§ Task goal
Below are records with pictures in them; print them exactly, omitting the pictures.

§ Records to use
--

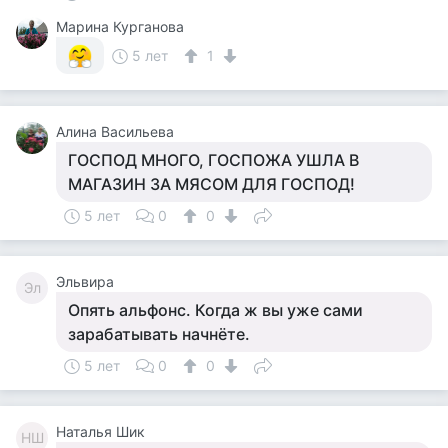
Марина Курганова
5 лет
1
Алина Васильева
ГОСПОД МНОГО, ГОСПОЖА УШЛА В
МАГАЗИН ЗА МЯСОМ ДЛЯ ГОСПОД!
5 лет
0
0
Эльвира
Эл
Опять альфонс. Когда ж вы уже сами
зарабатывать начнёте.
5 лет
0
0
Наталья Шик
НШ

--

§ Written answer
Марина Курганова
5 лет
1
Алина Васильева
ГОСПОД МНОГО, ГОСПОЖА УШЛА В
МАГАЗИН ЗА МЯСОМ ДЛЯ ГОСПОД!
5 лет
0
0
Эльвира
Эл
Опять альфонс. Когда ж вы уже сами
зарабатывать начнёте.
5 лет
0
0
Наталья Шик
НШ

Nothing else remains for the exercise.